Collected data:
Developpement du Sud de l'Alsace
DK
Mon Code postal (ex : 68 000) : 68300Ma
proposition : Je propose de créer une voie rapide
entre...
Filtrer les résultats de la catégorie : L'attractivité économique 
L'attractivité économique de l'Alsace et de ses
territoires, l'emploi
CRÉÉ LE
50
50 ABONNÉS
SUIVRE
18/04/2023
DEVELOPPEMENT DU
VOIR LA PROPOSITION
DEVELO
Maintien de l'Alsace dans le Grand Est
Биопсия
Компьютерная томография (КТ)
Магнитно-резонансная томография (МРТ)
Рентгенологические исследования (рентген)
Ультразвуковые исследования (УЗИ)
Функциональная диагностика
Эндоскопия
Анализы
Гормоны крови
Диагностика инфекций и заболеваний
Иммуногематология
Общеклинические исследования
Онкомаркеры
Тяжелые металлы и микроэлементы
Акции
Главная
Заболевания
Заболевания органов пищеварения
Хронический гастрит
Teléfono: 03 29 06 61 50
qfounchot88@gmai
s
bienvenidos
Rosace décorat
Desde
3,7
---
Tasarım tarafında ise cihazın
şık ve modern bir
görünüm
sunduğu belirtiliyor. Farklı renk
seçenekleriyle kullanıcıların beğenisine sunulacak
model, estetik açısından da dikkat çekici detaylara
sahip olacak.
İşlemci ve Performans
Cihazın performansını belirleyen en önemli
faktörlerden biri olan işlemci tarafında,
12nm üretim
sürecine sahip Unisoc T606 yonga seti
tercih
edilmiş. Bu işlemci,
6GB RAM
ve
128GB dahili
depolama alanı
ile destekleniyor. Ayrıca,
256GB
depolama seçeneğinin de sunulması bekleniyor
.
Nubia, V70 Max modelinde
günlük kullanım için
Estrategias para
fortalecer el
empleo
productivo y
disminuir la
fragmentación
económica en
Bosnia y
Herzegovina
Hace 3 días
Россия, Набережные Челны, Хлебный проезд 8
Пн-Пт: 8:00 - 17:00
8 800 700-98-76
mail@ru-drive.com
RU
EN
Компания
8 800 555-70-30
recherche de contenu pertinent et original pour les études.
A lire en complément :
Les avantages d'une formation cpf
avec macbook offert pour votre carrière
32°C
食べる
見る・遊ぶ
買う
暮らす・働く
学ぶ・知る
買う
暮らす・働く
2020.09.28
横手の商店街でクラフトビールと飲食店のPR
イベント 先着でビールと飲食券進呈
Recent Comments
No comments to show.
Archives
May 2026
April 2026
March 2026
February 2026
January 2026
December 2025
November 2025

ACTION ITEM.
Show the lines in the entries above that include the string "attractivité".

PROBLEM SOLUTION.
Filtrer les résultats de la catégorie : L'attractivité économique 
L'attractivité économique de l'Alsace et de ses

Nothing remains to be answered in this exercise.